La doctrine qui va produire un impact certain sur les réflexions proprement psychologiques est celle de la sympathie. Développée au xviiie siècle, elle forme le cœur de l'ouvrage de Max Scheler, Nature et formes de la sympathie, contribution à l'étude des lois de la vie affective (1913) qui est aux frontières de la psychologie et de la philosophie. S'appuyant sur la psychologie de l'enfant, la psychologie de la forme et même l'éthologie, Scheler insiste sur le fait que la prise de conscience de soi est seconde, la participation à un « nous » étant le phénomène premier : c'est « avec autrui » que je me saisis comme existant, c'est immédiatement que j'appréhende l'existence de l'autre. La sympathie traduit bien ce mouvement : il ne s'agit ni d'une connaissance intellectuelle, ni d'une fusion affective, mais d'une saisie immédiate du sens émis par l'autre.
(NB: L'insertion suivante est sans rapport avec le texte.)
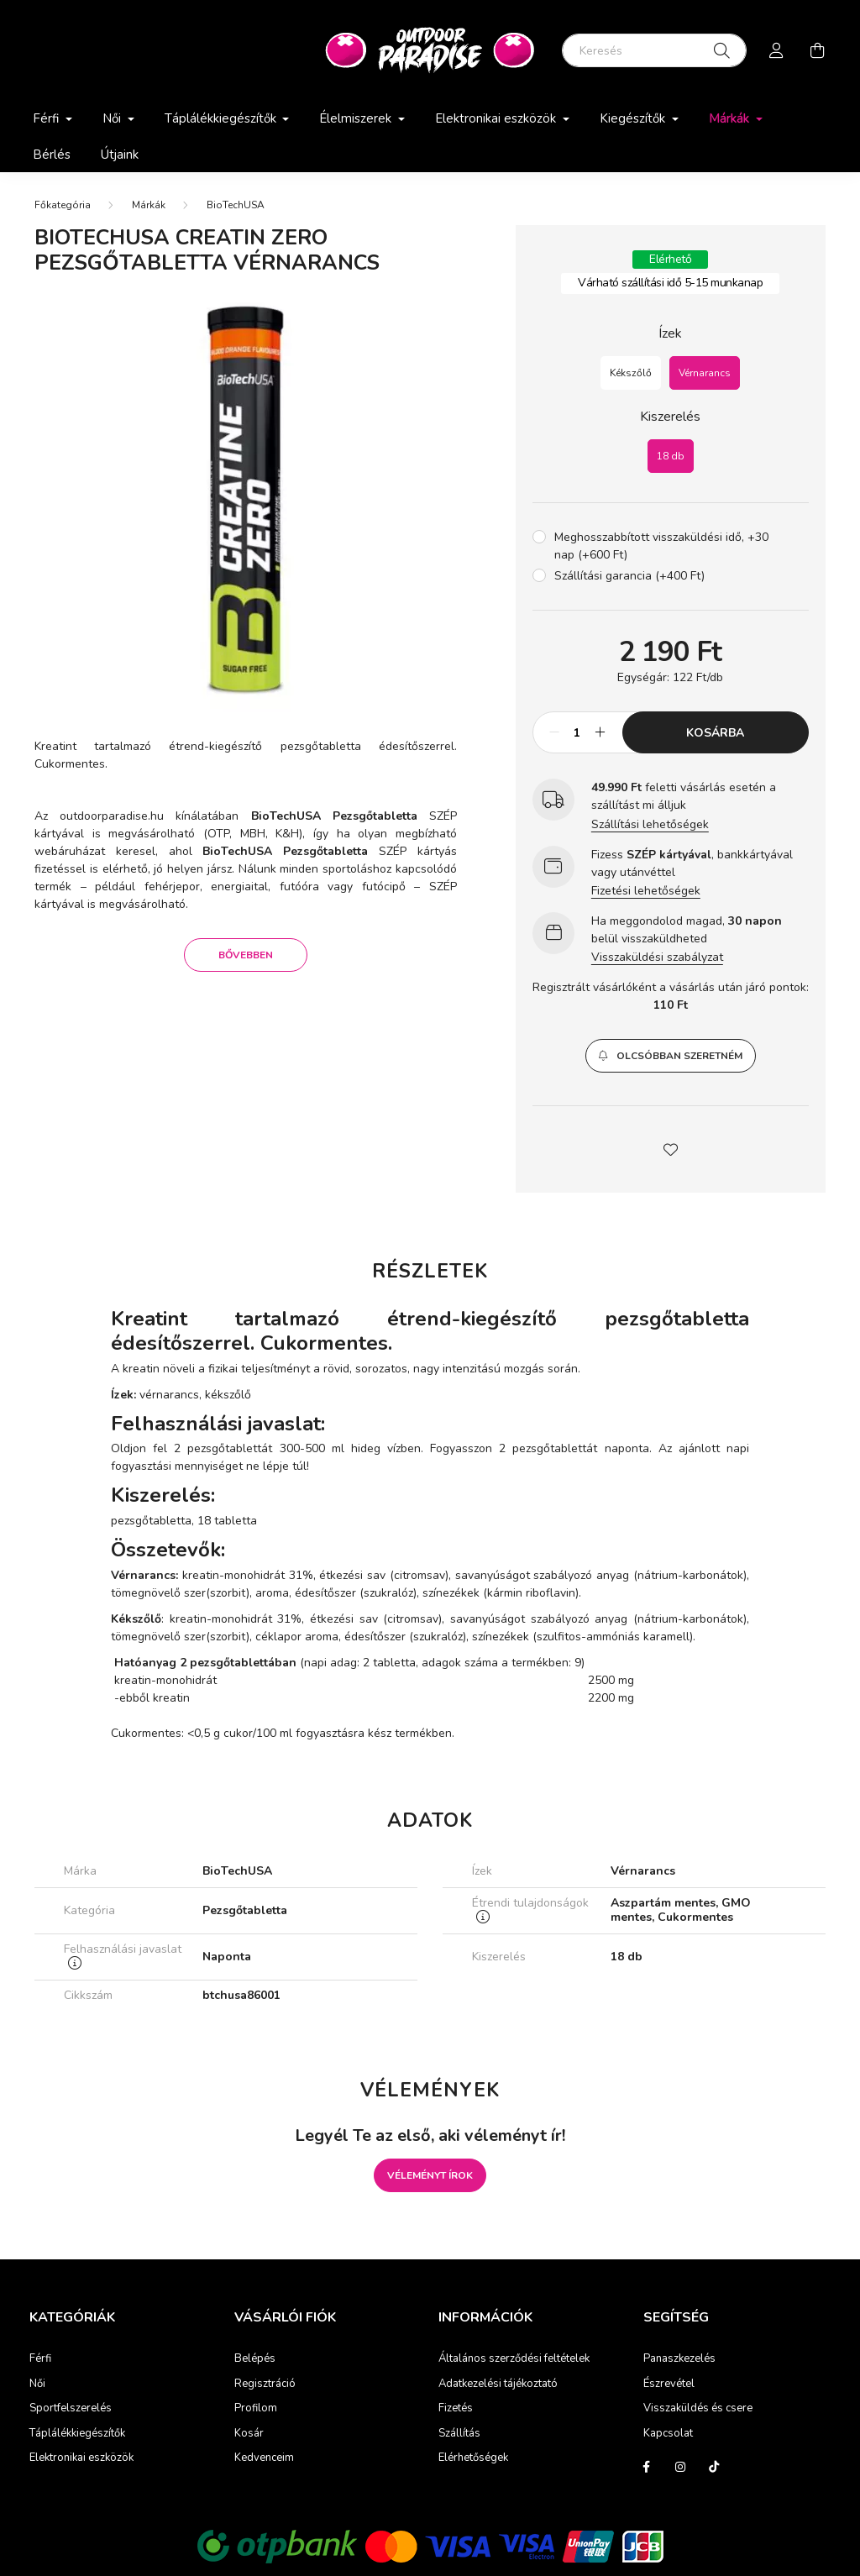 Image resolution: width=860 pixels, height=2576 pixels. What do you see at coordinates (77, 2434) in the screenshot?
I see `Táplálékkiegészítők` at bounding box center [77, 2434].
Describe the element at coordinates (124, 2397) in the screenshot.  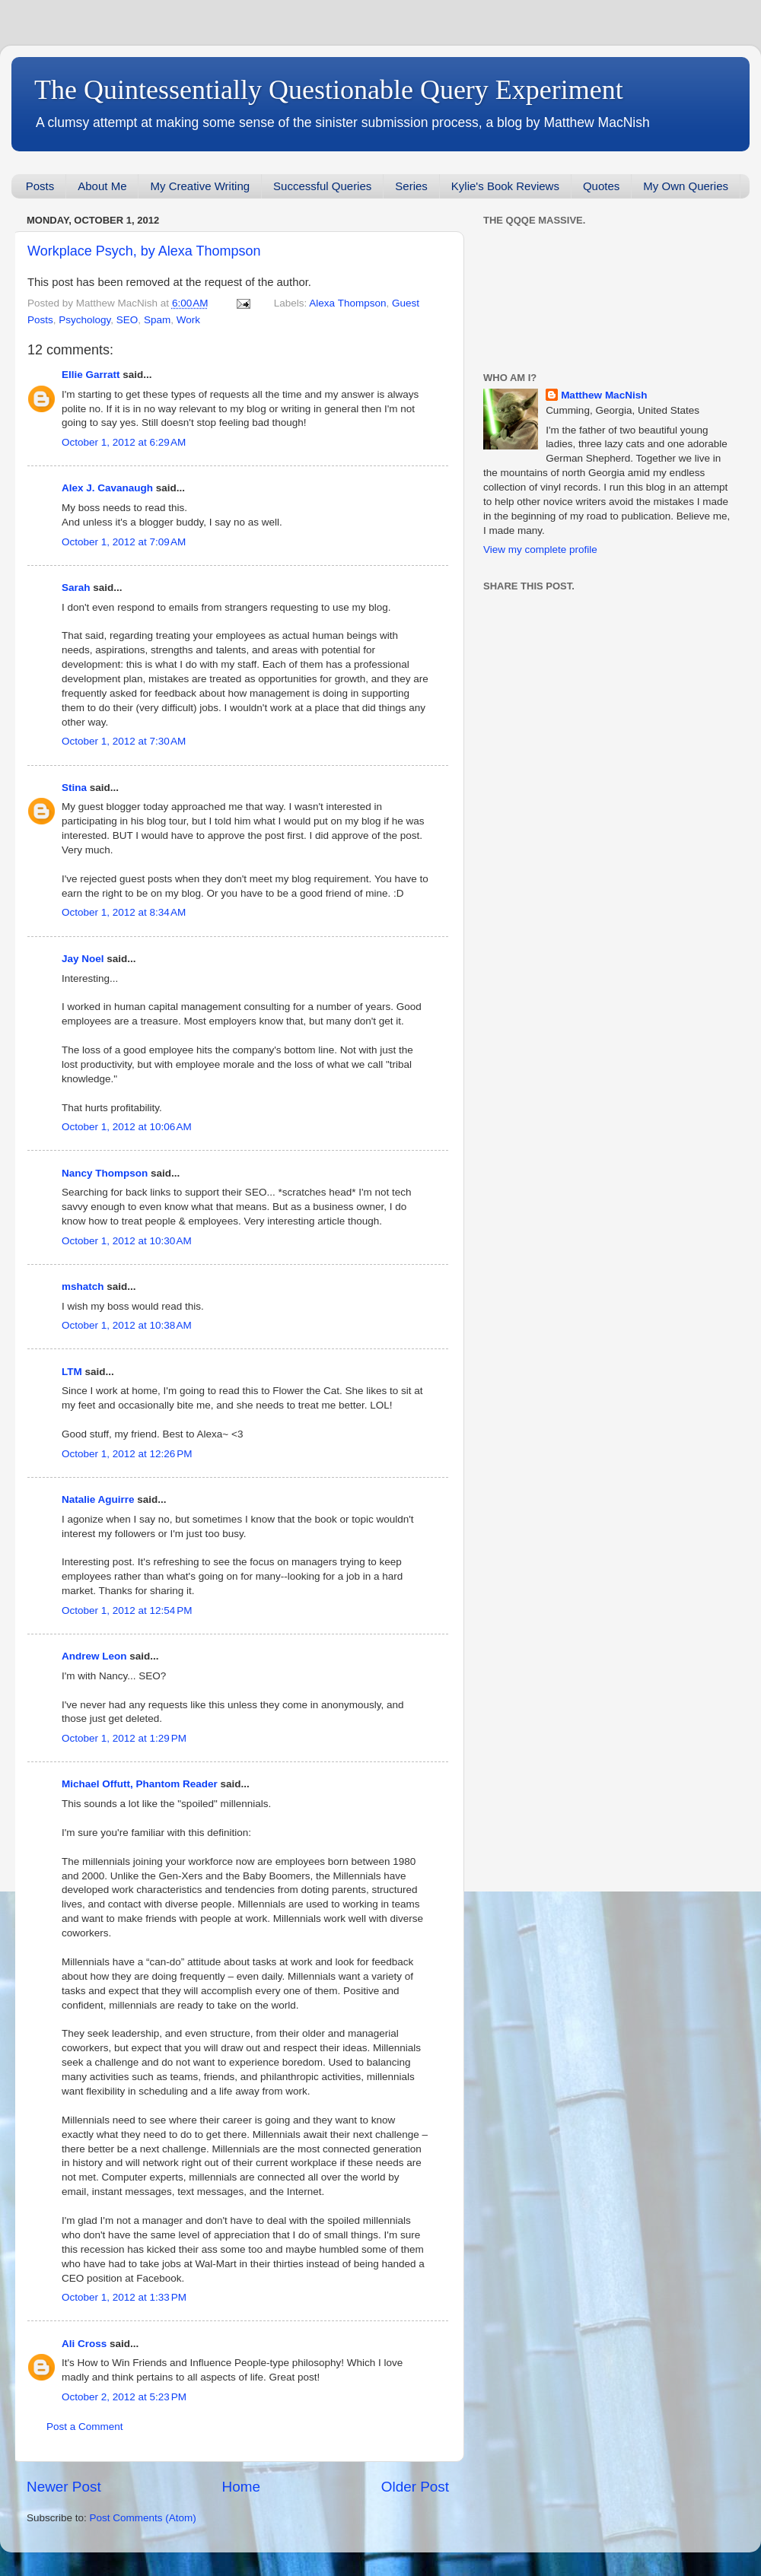 I see `October 2, 2012 at 5:23 PM` at that location.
Quelle est ensuite la modification apportée par la réflexion psychanalytique ? Le terme de « l'autre » est certes très peu présent chez Freud dans la mesure où le corrélat de la pulsion est défini comme étant son « objet ». Or l'autre comme tel semble précisément exclu des premiers buts essentiellement auto-érotiques de la pulsion sexuelle, par exemple au premier stade oral : « Relevons ce qui nous paraît être le caractère le plus frappant de cette activité, que la pulsion n'est pas dirigée vers d'autres personnes, elle se satisfait dans le corps propre de l'individu, elle est auto-érotique » (Sigmund Freud, Trois Essais sur la théorie sexuelle, 1905). Comment situer alors l'émergence de l'autre ? Tout d'abord, Freud souligne que, dès avant la puberté, les diverses pulsions partielles visent déjà une seule personne. L'autre est donc cet objet total vers lequel va se concentrer l'objectif.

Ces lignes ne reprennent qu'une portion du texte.